The PRA makes clear that, upon the conclusion of the President’s term in office, NARA assumes responsibility for the custody, control, preservation of, and access to the records of a President. 44 U.S.C. 2203(g)(1).
was your response a joke? The Presidential Records Act says no such thing. This is from the Clinton Sock Drawer Case:
https://casetext.com/case/judicial-watch-inc-v-natl-archives-records-admin
“Amy Berman Jackson, the judge presiding on that case, said a couple of very important things,” said Farrell. “That the president had an absolute, unreviewable right to take any records or documents that he wants when he leaves office.“
“No one can come back and second guess or double think or ask questions about what the president elects to take with him,” Farrell continued.
“And that has been the standing law unchallenged for the United States for something like 10 or 11 years,” said Farrell. “No one challenged it – unreviewable absolute authority to take whatever [the president] wants and no one can second guess it.”
https://www.oann.com/newsroom/judicial-watch-clinton-sock-drawer-audio-tape-case-exonerates-pres-trump/
That’s a liberal hack judge, who ruled in favor of Clinton in a civil circuit court, whose rulings by law do not carry future precedent. A federal criminal judge might look into that ruling, but they very well may not. It is hardly considered the defining interpretation of the law in question.

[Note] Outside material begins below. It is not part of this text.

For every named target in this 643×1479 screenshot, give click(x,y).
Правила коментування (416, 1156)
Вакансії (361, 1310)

Read the law yourself, and show me the text where it says the President has any discretion whatsoever in determining what is considered personal records, or not. No one else has been able to yet, but maybe you’re the one who can find it.
As a side note, yes there is alot of misinformation on this topic. Kudos to you and Golden Eagle (even though we disagree on political topics) for posting what you have in this thread. I was not aware of these details.

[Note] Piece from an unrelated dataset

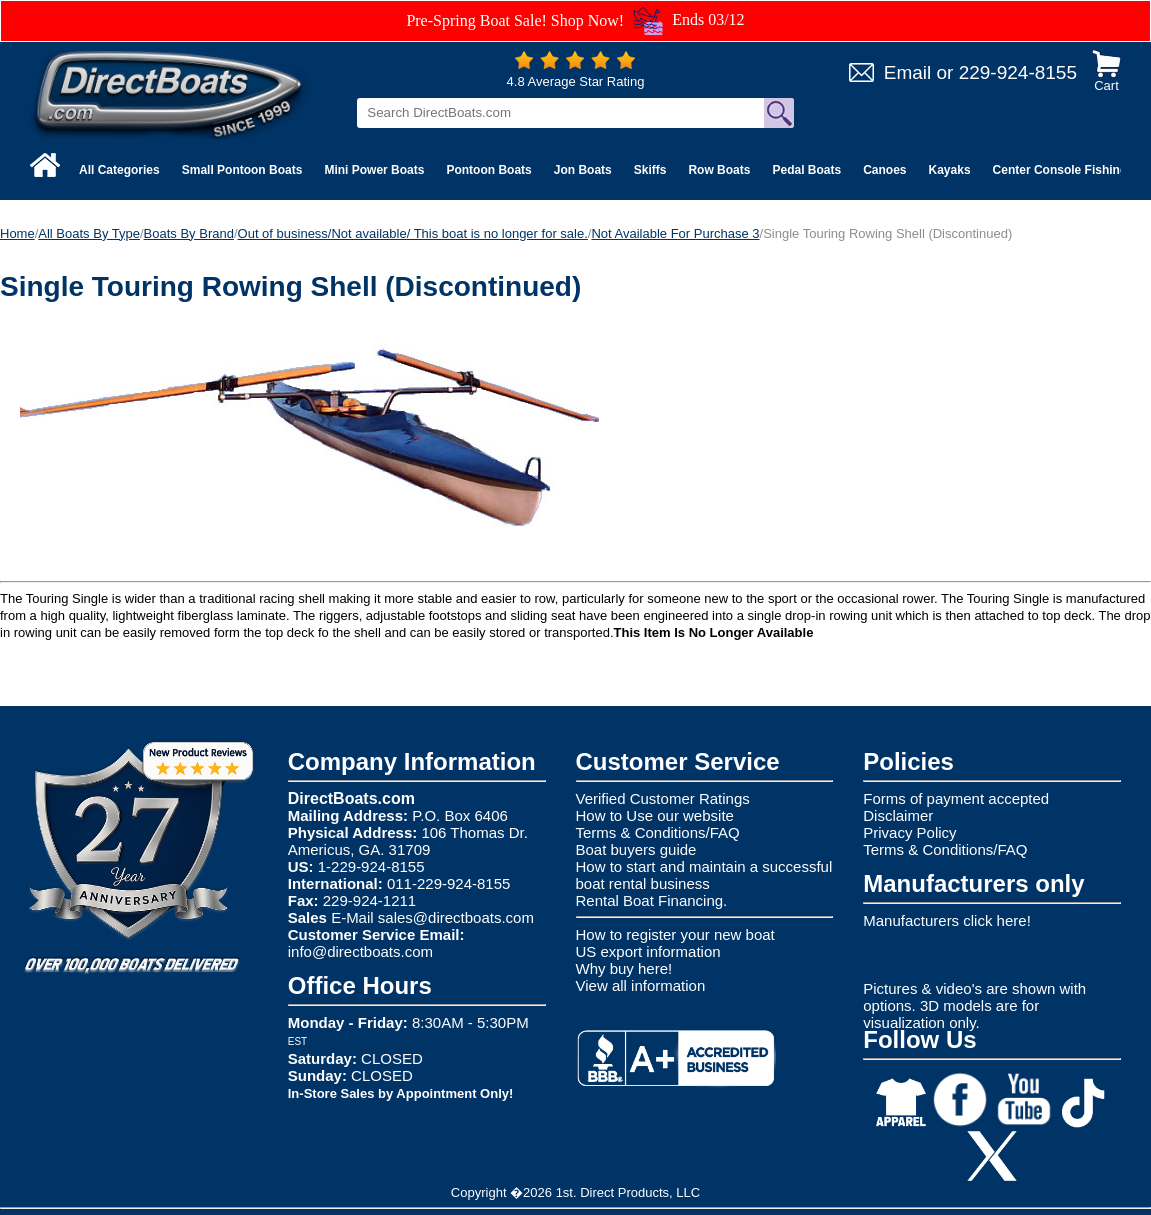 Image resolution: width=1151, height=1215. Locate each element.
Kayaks (950, 170)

Prior to knowing this, I’ve listened to others, namely Barnes, and their take made sense but was not thorough.
Now it seems, this is truly a quagmire. I know dems don’t care about the destruction of society but if this case goes against Trump, there will be civil unrest. And the GOP will go down with it. Voting for a replacement will not happen due to the deep anger. Again, dems don’t care but the GOP will collapse with it. I’m not saying it’s right or wrong but it will happen.
I disagree. Trump was THE elected executive. Agencies attacking him are unelected bureaucrats. He did nothing wrong and has nothing to escape other than over reach by out of control unelected Deep State and political foes.
If anyone is digging it is you and yours who condone the coup d’etat.
based your entire argument on the bogus interpretation of a Clinton activist judge, and some link to a university that doesn't even contain the full contents of the law.
What part of what I highlighted in post #103 do you not take as being part of my argument?
And the Clinton activist judge apparently understands Article II Section 1 of the Constitution more than you do. Which is why she allows the Chief Executive to determine what a president can take as a personal record, instead of a law, written by a Democrat House and Senate and signed off by Jimmy Carter.
LOL!
I read through the 31 charges under the Espionage Act, and none of them appear to be related to any personal letters. Out of the 335 or so classified documents recovered, they only charged him with 31. Presumably, those were the only documents that dealt with national defense issues.